What Issues Emerge from the Benchmark Descriptions?
The benchmark descriptions and example items strongly suggest a gradation
in achievement, from the top-performing students’ ability to
generalize and solve non-routine or contextualized problems to the
lower-performing students being able primarily to use routine, mainly
numeric procedures. The fact that even at the Median Benchmark students
demonstrate only limited achievement in problem solving beyond straightforward
one-step problems may suggest a need to reconsider the role, or priority,
of problem solving in mathematics curricula.
The choices teachers make determine, to a large extent, what students
learn. According to the NCTM’s “The Teaching Principle,”
in effective teaching worthwhile mathematical problems are used to
introduce important ideas and engage students’ thinking. The
TIMSS 1999 Benchmarking results show that higher achievement is related
to the emphasis that teachers place on reasoning and problem-solving
activities (see Chapter 6, Exhibit 6.11). This finding is consistent
with the video study component of TIMSS conducted in 1995. Analyses
of videotapes of mathematics classes revealed that in the typical
mathematics lesson in Japan students worked on developing solution
procedures to report to the class that were often expected to be original
constructions. In contrast, in the typical U.S. lesson students essentially
practiced procedures that had been demonstrated by the teacher.
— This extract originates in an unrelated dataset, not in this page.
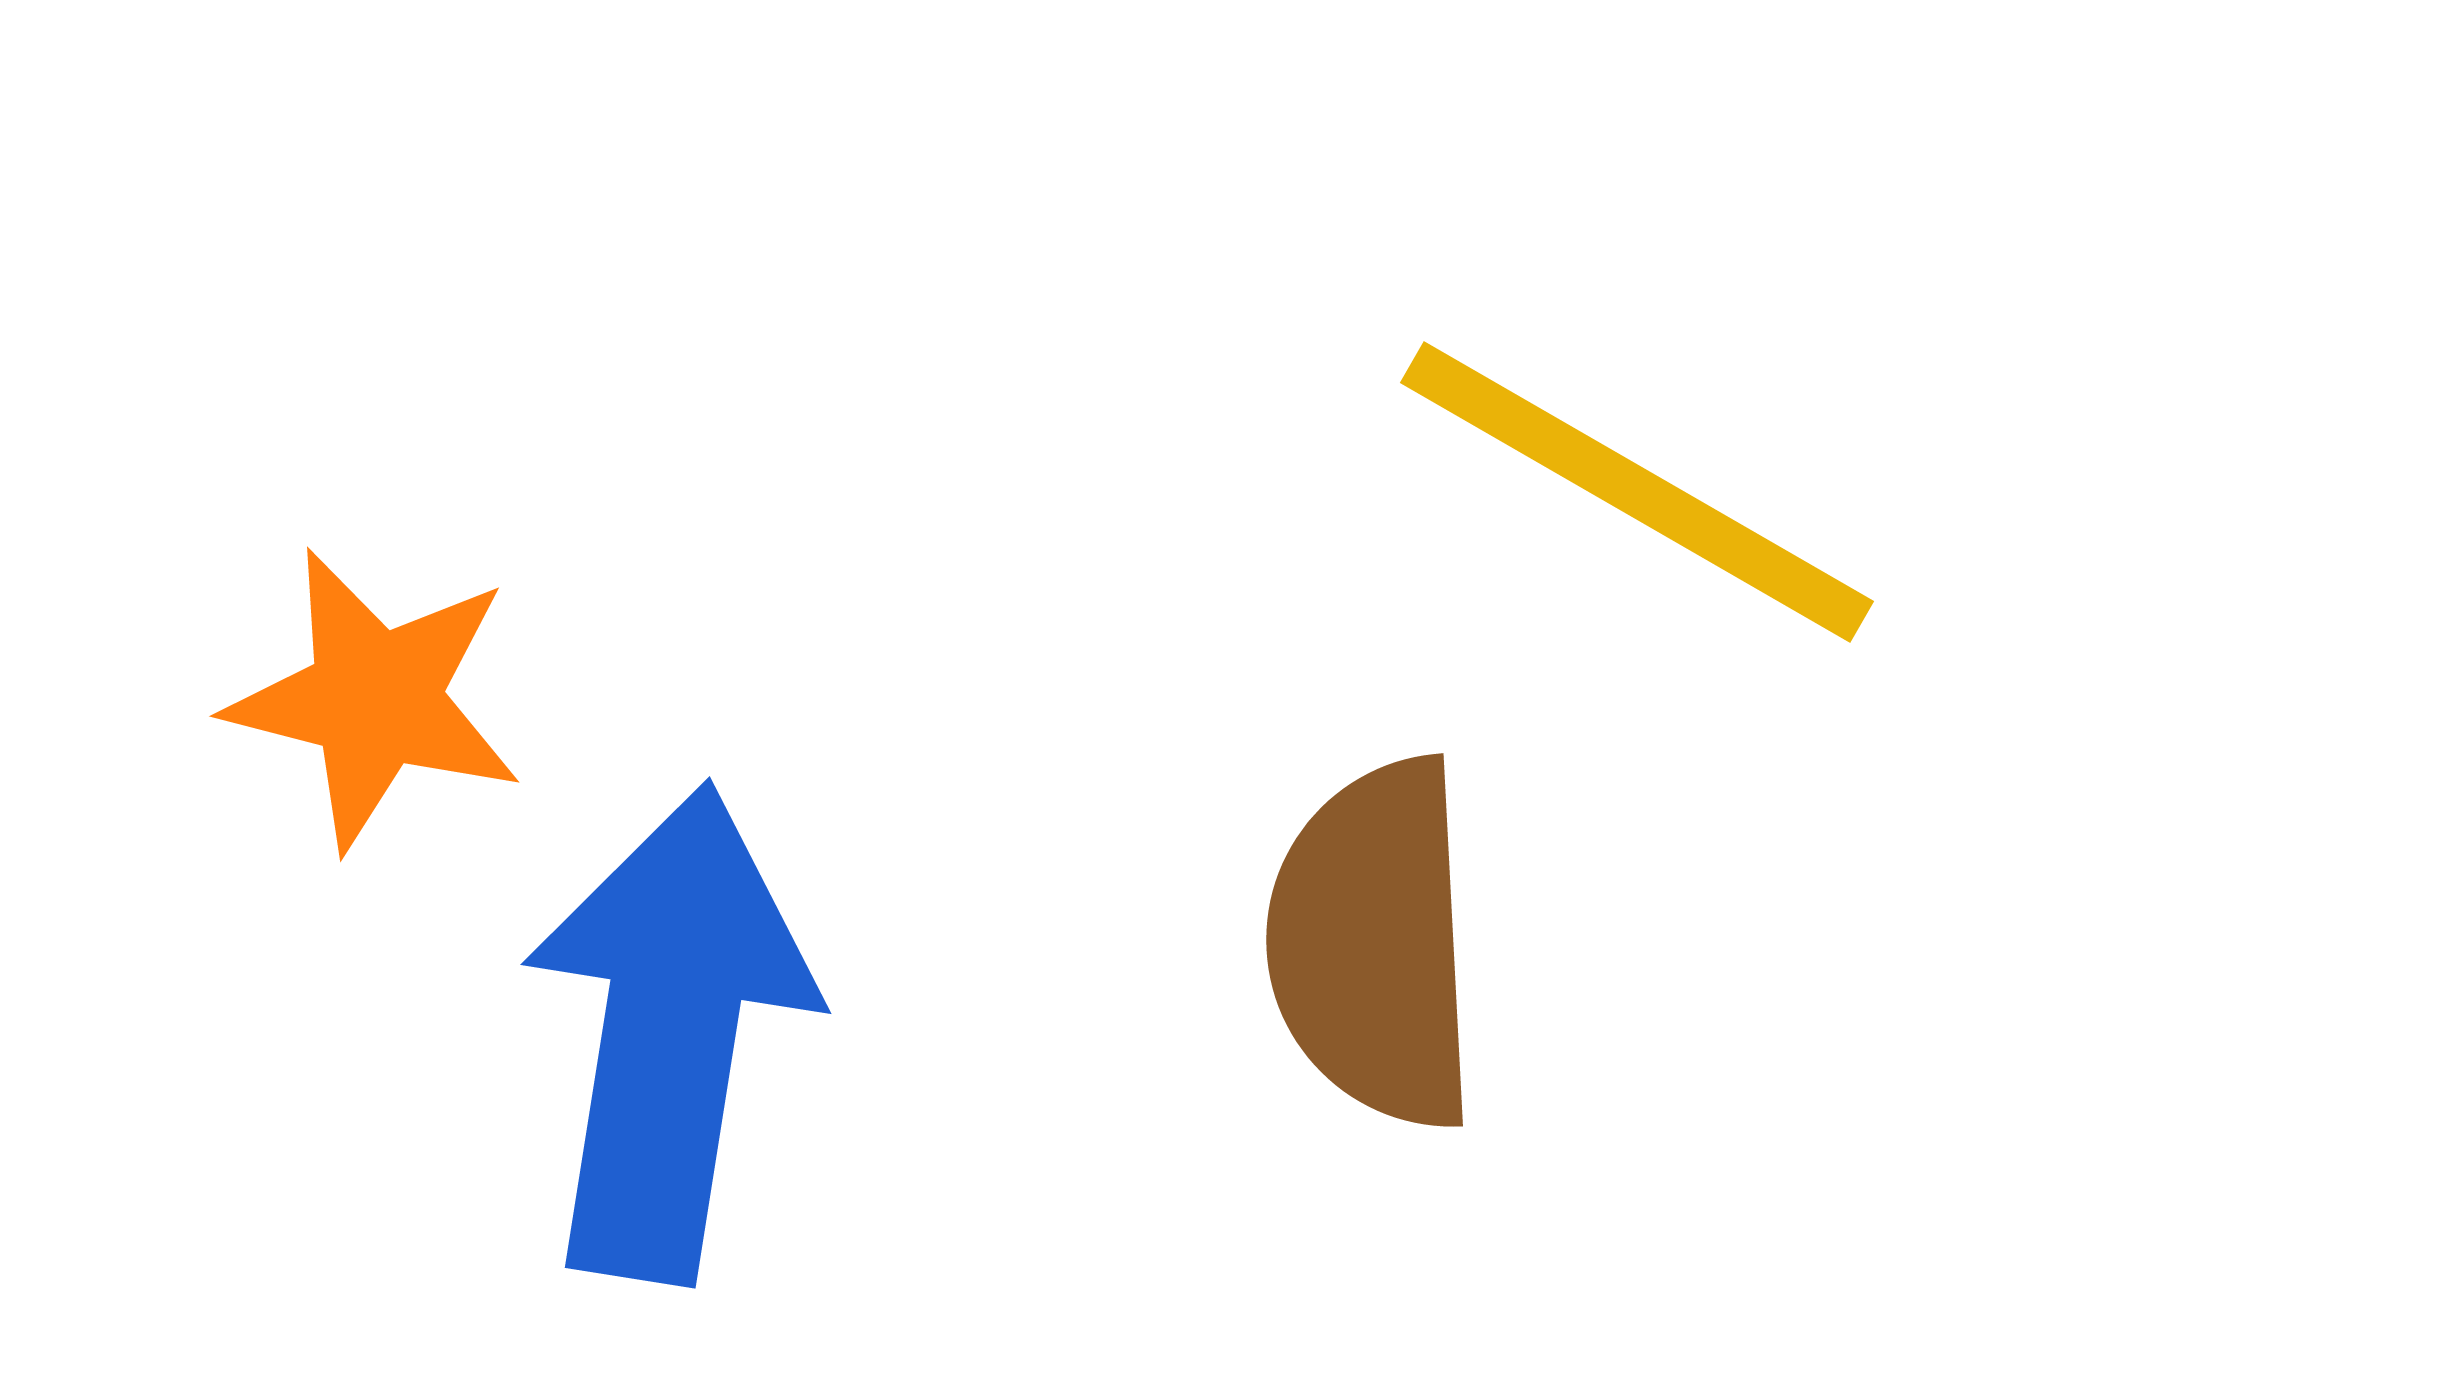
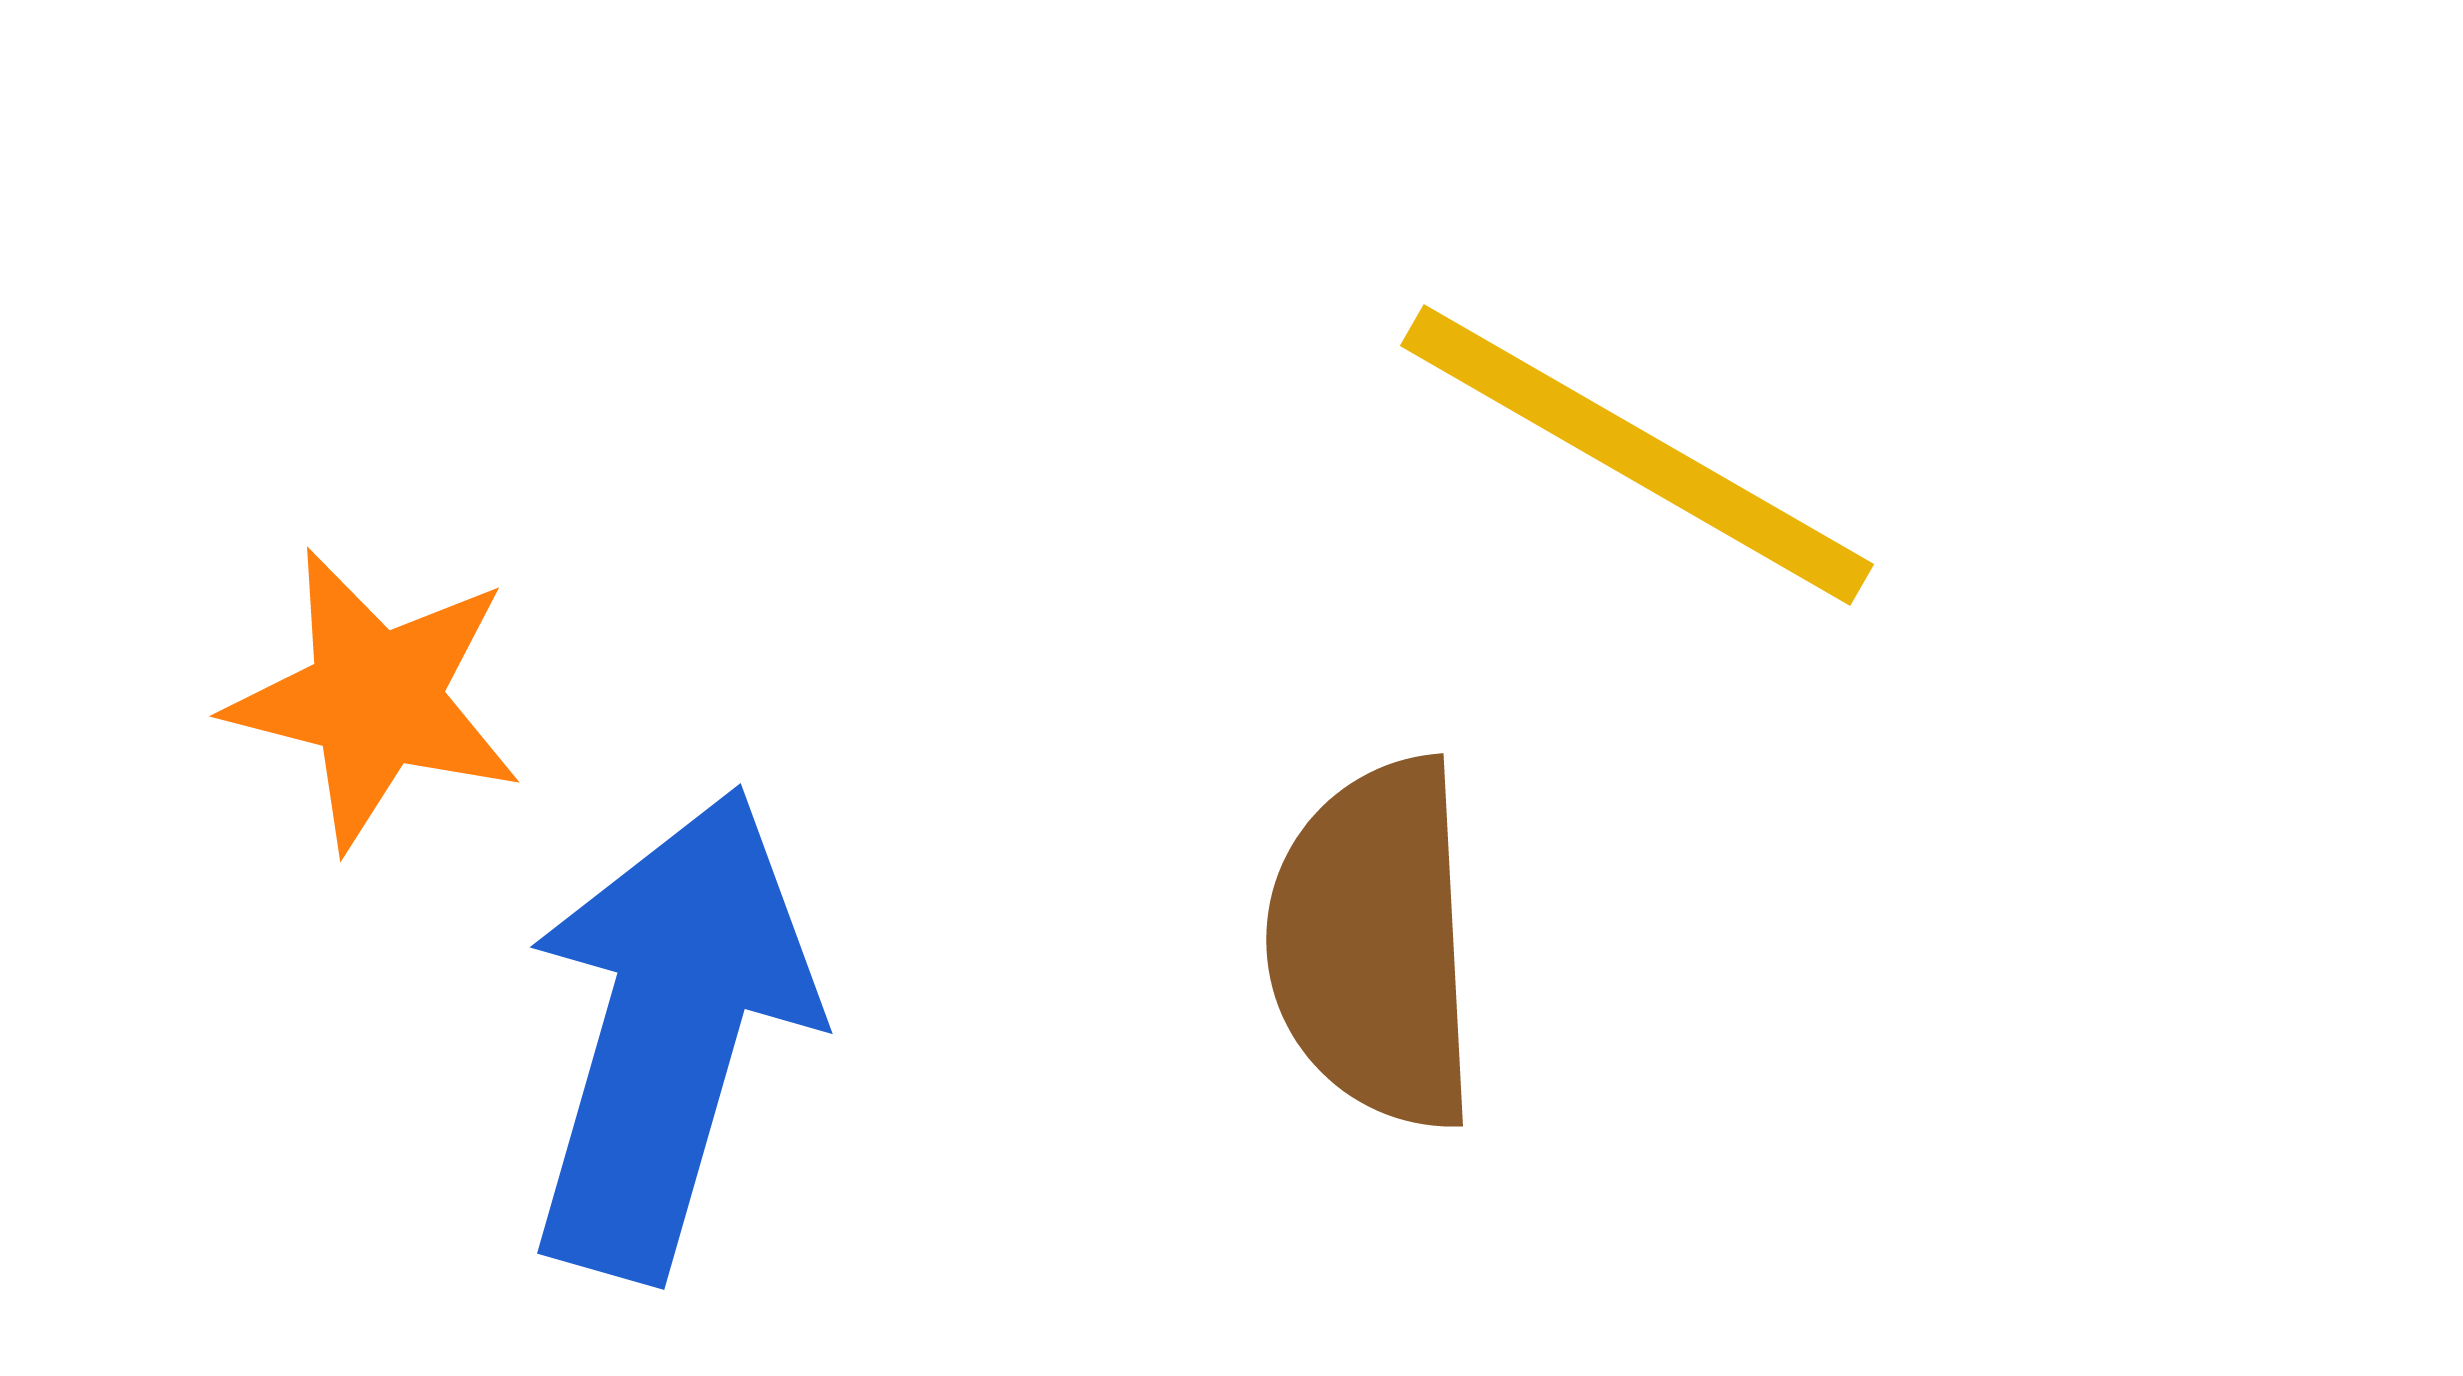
yellow line: moved 37 px up
blue arrow: rotated 7 degrees clockwise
In looking across the item-level results, it is also important to
note the variation in performance across the topics covered. On the
16 items presented in this chapter, there was a substantial range
in performance for many Benchmarking participants. For example, students
in the Benchmarking entities performed relatively well on the items
requiring rounding (Exhibits 2.13 and 2.17), and students in Texas
did very well on the subtraction questions (Exhibits 2.18 and 2.19).
Conversely, students in the Benchmarking entities had particular difficulty
with measurement items containing figures (Exhibits 2.2 and 2.9). In
some cases, differences of this sort will result from intended differences
in emphasis in state or district curricula. It is likely, however,
that variation in results may be unintended, and the findings will
provide important information about strengths and weaknesses in intended
or implemented curricula. For example, Maryland, the Michigan Invitational
Group, Chicago, Rochester, and Miami-Dade may not have anticipated
performing below the international average on a relatively straightforward
word problem involving proportional reasoning (Exhibit 2.8). At the
very least, an in-depth examination of the TIMSS 1999 results may
reveal aspects of curricula that merit further investigation.